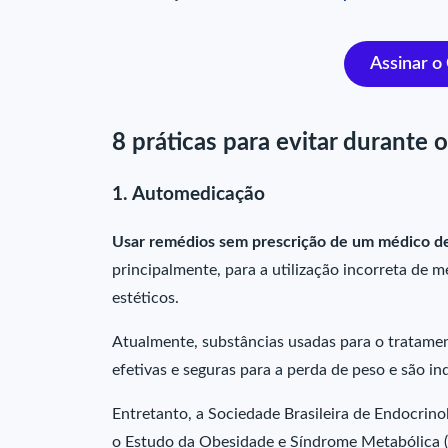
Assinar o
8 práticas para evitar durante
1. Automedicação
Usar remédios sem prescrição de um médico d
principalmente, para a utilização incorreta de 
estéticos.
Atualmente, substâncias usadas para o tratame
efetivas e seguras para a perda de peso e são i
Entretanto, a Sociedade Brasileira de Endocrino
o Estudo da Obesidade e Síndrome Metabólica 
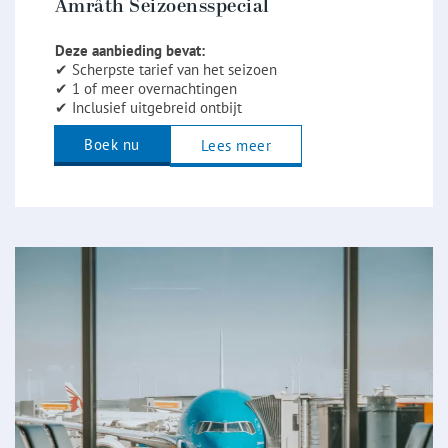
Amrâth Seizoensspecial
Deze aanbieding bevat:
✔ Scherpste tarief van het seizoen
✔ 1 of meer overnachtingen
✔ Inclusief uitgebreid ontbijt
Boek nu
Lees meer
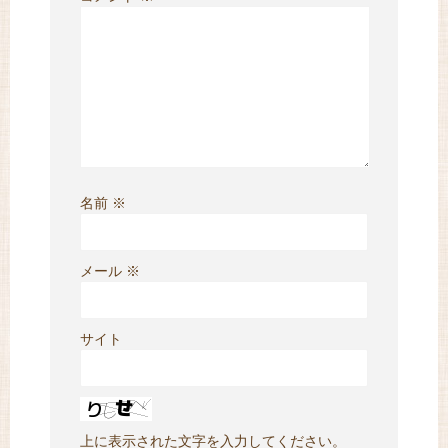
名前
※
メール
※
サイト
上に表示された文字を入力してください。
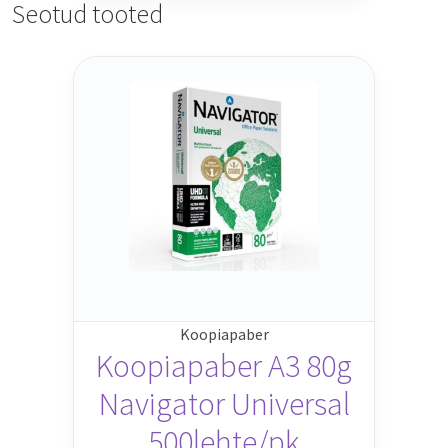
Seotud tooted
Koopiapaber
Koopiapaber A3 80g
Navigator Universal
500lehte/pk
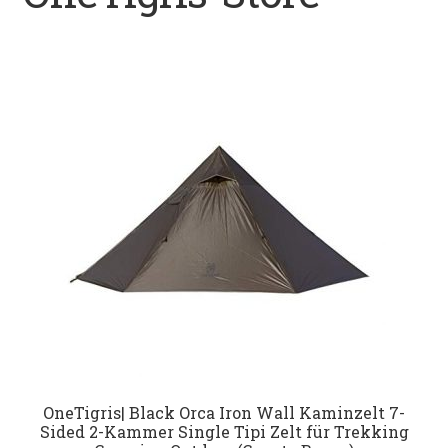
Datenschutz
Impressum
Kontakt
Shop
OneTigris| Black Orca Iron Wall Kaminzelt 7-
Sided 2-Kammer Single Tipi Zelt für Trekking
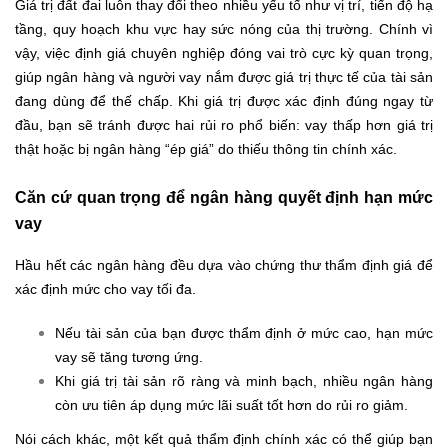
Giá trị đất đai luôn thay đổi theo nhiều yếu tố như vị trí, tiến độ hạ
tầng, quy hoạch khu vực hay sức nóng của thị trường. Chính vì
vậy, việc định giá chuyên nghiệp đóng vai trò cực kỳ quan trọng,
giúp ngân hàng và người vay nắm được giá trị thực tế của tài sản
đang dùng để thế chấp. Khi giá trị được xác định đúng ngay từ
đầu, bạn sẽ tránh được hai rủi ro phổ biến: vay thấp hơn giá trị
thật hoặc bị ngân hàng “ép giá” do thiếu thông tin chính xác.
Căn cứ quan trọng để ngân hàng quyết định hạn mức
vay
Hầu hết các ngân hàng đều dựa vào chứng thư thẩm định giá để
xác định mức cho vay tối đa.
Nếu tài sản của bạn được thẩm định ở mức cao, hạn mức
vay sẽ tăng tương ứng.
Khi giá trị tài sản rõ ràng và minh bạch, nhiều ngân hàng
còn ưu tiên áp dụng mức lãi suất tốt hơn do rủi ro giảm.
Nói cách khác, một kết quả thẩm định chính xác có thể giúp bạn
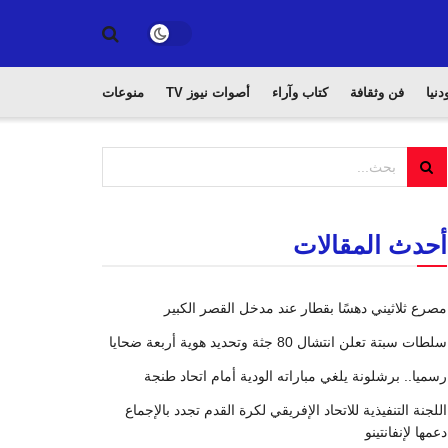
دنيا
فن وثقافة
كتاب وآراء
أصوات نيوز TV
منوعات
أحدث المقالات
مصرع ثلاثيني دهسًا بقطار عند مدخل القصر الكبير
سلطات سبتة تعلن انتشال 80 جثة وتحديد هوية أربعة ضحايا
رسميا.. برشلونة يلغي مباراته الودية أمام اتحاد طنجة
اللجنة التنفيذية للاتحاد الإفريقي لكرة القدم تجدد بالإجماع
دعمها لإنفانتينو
·····
## Work to be completed
What you return must match the lines from the top of the data through the line with "tầng, quy hoạch" exactly, with the pictures removed.

## Response area
Assinar o
8 práticas para evitar durante
1. Automedicação
Usar remédios sem prescrição de um médico d
principalmente, para a utilização incorreta de 
estéticos.
Atualmente, substâncias usadas para o tratame
efetivas e seguras para a perda de peso e são i
Entretanto, a Sociedade Brasileira de Endocrino
o Estudo da Obesidade e Síndrome Metabólica 
Amrâth Seizoensspecial
Deze aanbieding bevat:
✔ Scherpste tarief van het seizoen
✔ 1 of meer overnachtingen
✔ Inclusief uitgebreid ontbijt
Boek nu
Lees meer
名前
※
メール
※
サイト
上に表示された文字を入力してください。
Seotud tooted
Koopiapaber
Koopiapaber A3 80g
Navigator Universal
500lehte/pk
Datenschutz
Impressum
Kontakt
Shop
OneTigris| Black Orca Iron Wall Kaminzelt 7-
Sided 2-Kammer Single Tipi Zelt für Trekking
Giá trị đất đai luôn thay đổi theo nhiều yếu tố như vị trí, tiến độ hạ
tầng, quy hoạch khu vực hay sức nóng của thị trường. Chính vì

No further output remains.